● Your assignment: Leaving out all pictures, repeat exactly the lines from the one that holds "Target: **right iliac" to the last line of the entries below.

Data items
=== Section Start ===

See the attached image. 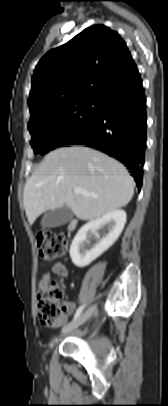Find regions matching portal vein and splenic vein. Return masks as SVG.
Wrapping results in <instances>:
<instances>
[{"instance_id":"obj_1","label":"portal vein and splenic vein","mask_w":168,"mask_h":406,"mask_svg":"<svg viewBox=\"0 0 168 406\" xmlns=\"http://www.w3.org/2000/svg\"><path fill=\"white\" fill-rule=\"evenodd\" d=\"M74 193H75V194H83V195H85V196L98 197L97 195H95V194H93V193H90V192H87V191H85V190H83V189H81V188H79V187H75V188H74Z\"/></svg>"}]
</instances>
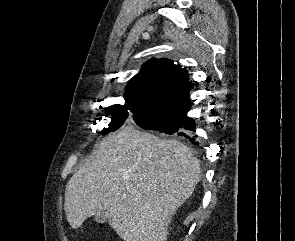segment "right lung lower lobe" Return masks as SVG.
<instances>
[{
    "mask_svg": "<svg viewBox=\"0 0 295 241\" xmlns=\"http://www.w3.org/2000/svg\"><path fill=\"white\" fill-rule=\"evenodd\" d=\"M190 109L191 104L165 116L163 119L152 123L144 129L155 130L163 134L182 136L188 138L194 145H198V142H194V139L188 136L189 132L187 130H195L194 120L187 116Z\"/></svg>",
    "mask_w": 295,
    "mask_h": 241,
    "instance_id": "1",
    "label": "right lung lower lobe"
}]
</instances>
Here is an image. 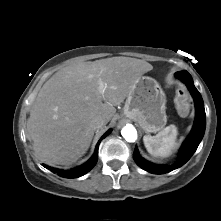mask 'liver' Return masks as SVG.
I'll list each match as a JSON object with an SVG mask.
<instances>
[{
  "instance_id": "liver-1",
  "label": "liver",
  "mask_w": 221,
  "mask_h": 221,
  "mask_svg": "<svg viewBox=\"0 0 221 221\" xmlns=\"http://www.w3.org/2000/svg\"><path fill=\"white\" fill-rule=\"evenodd\" d=\"M148 62L112 57L81 62L55 73L40 89L27 120L36 156L49 165H71L88 150L101 117L107 124L115 106L129 95L139 78L151 71ZM100 81L106 85L100 93Z\"/></svg>"
}]
</instances>
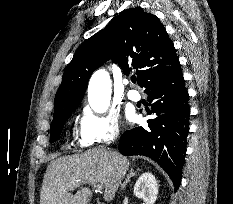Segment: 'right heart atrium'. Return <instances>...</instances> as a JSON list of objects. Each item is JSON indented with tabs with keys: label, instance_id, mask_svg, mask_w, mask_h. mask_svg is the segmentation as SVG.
<instances>
[{
	"label": "right heart atrium",
	"instance_id": "d8ad5b80",
	"mask_svg": "<svg viewBox=\"0 0 233 204\" xmlns=\"http://www.w3.org/2000/svg\"><path fill=\"white\" fill-rule=\"evenodd\" d=\"M119 135L120 123L115 112L97 113L89 108L83 110L77 134L79 146L88 148L110 143Z\"/></svg>",
	"mask_w": 233,
	"mask_h": 204
}]
</instances>
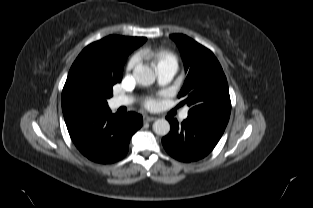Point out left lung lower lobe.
<instances>
[{
  "mask_svg": "<svg viewBox=\"0 0 313 208\" xmlns=\"http://www.w3.org/2000/svg\"><path fill=\"white\" fill-rule=\"evenodd\" d=\"M170 133L162 138L165 150L175 159L191 162L207 156L220 140L226 122L188 115L181 125L176 119L166 117Z\"/></svg>",
  "mask_w": 313,
  "mask_h": 208,
  "instance_id": "left-lung-lower-lobe-1",
  "label": "left lung lower lobe"
}]
</instances>
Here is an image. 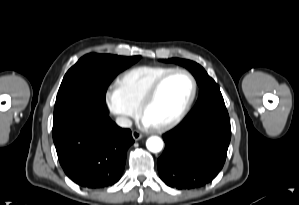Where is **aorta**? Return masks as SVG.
<instances>
[{"label": "aorta", "mask_w": 299, "mask_h": 205, "mask_svg": "<svg viewBox=\"0 0 299 205\" xmlns=\"http://www.w3.org/2000/svg\"><path fill=\"white\" fill-rule=\"evenodd\" d=\"M146 147L149 151L153 153L160 152L163 148V141L160 137L152 136L147 139Z\"/></svg>", "instance_id": "762f6f07"}]
</instances>
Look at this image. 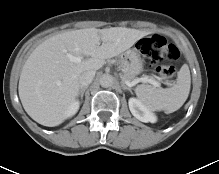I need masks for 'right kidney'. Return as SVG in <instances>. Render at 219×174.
I'll use <instances>...</instances> for the list:
<instances>
[{
	"label": "right kidney",
	"instance_id": "obj_1",
	"mask_svg": "<svg viewBox=\"0 0 219 174\" xmlns=\"http://www.w3.org/2000/svg\"><path fill=\"white\" fill-rule=\"evenodd\" d=\"M78 109H79V102L74 101L67 110L66 113L67 118L73 116L78 111Z\"/></svg>",
	"mask_w": 219,
	"mask_h": 174
}]
</instances>
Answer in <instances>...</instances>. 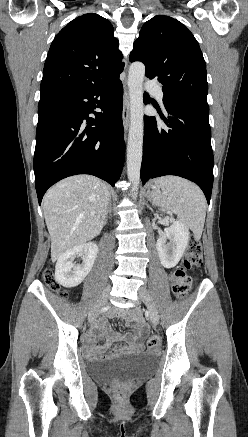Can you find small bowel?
I'll list each match as a JSON object with an SVG mask.
<instances>
[{"mask_svg":"<svg viewBox=\"0 0 248 437\" xmlns=\"http://www.w3.org/2000/svg\"><path fill=\"white\" fill-rule=\"evenodd\" d=\"M117 313L116 311H111L108 316L113 317ZM139 333L137 336L135 335H121L116 332H113L109 326L107 325L105 319H101L94 331L84 338L85 343V353L89 358L92 359H104L108 355L106 354L107 349L111 346V344L115 341H123L124 345L115 346L111 352L110 356H114L123 351L135 352L142 349V343L137 340L139 336H141L145 332V327L138 323ZM105 335L106 339L102 345L95 343V338L100 335Z\"/></svg>","mask_w":248,"mask_h":437,"instance_id":"1","label":"small bowel"}]
</instances>
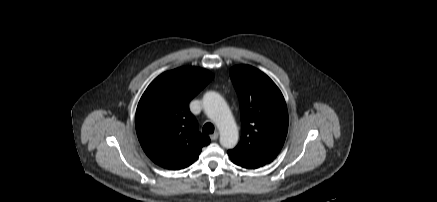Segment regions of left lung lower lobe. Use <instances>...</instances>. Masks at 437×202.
<instances>
[{
    "instance_id": "left-lung-lower-lobe-1",
    "label": "left lung lower lobe",
    "mask_w": 437,
    "mask_h": 202,
    "mask_svg": "<svg viewBox=\"0 0 437 202\" xmlns=\"http://www.w3.org/2000/svg\"><path fill=\"white\" fill-rule=\"evenodd\" d=\"M230 158H231L232 162L235 163L238 166H241V167H244V168H247V169H255V168H252V167L248 166L247 164L241 162L240 160H238L236 158H233L231 156H230Z\"/></svg>"
}]
</instances>
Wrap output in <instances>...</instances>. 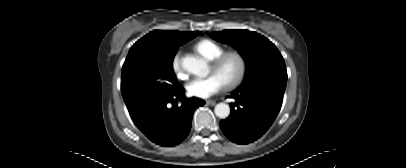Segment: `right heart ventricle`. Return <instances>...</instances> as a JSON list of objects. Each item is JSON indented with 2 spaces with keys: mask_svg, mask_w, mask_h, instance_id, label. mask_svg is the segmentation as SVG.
Returning a JSON list of instances; mask_svg holds the SVG:
<instances>
[{
  "mask_svg": "<svg viewBox=\"0 0 406 168\" xmlns=\"http://www.w3.org/2000/svg\"><path fill=\"white\" fill-rule=\"evenodd\" d=\"M195 49L207 60L212 61L224 52V47L212 40L203 39L195 44Z\"/></svg>",
  "mask_w": 406,
  "mask_h": 168,
  "instance_id": "e07e8e85",
  "label": "right heart ventricle"
}]
</instances>
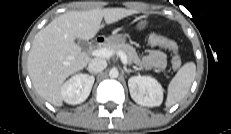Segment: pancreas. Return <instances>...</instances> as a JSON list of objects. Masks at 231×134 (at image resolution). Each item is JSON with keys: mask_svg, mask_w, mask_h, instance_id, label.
I'll return each mask as SVG.
<instances>
[{"mask_svg": "<svg viewBox=\"0 0 231 134\" xmlns=\"http://www.w3.org/2000/svg\"><path fill=\"white\" fill-rule=\"evenodd\" d=\"M104 48L113 50L114 52L122 51L127 56V60L129 64L133 62V58L136 54V51L133 47H131L129 44H126L124 42H110L104 44Z\"/></svg>", "mask_w": 231, "mask_h": 134, "instance_id": "1", "label": "pancreas"}]
</instances>
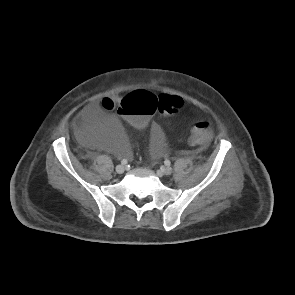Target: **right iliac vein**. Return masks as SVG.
I'll use <instances>...</instances> for the list:
<instances>
[{"instance_id": "1", "label": "right iliac vein", "mask_w": 295, "mask_h": 295, "mask_svg": "<svg viewBox=\"0 0 295 295\" xmlns=\"http://www.w3.org/2000/svg\"><path fill=\"white\" fill-rule=\"evenodd\" d=\"M125 171V166L124 165H117L116 166V172L118 174H122Z\"/></svg>"}]
</instances>
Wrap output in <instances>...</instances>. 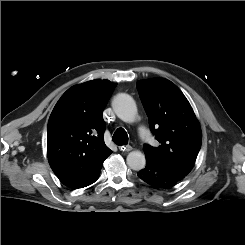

=== Section End ===

● Response area:
Target: **right iliac vein**. Return masks as SVG.
I'll use <instances>...</instances> for the list:
<instances>
[{"instance_id": "1", "label": "right iliac vein", "mask_w": 295, "mask_h": 295, "mask_svg": "<svg viewBox=\"0 0 295 295\" xmlns=\"http://www.w3.org/2000/svg\"><path fill=\"white\" fill-rule=\"evenodd\" d=\"M125 171V166L124 165H117L116 166V172L118 174H122Z\"/></svg>"}]
</instances>
Wrap output in <instances>...</instances>. 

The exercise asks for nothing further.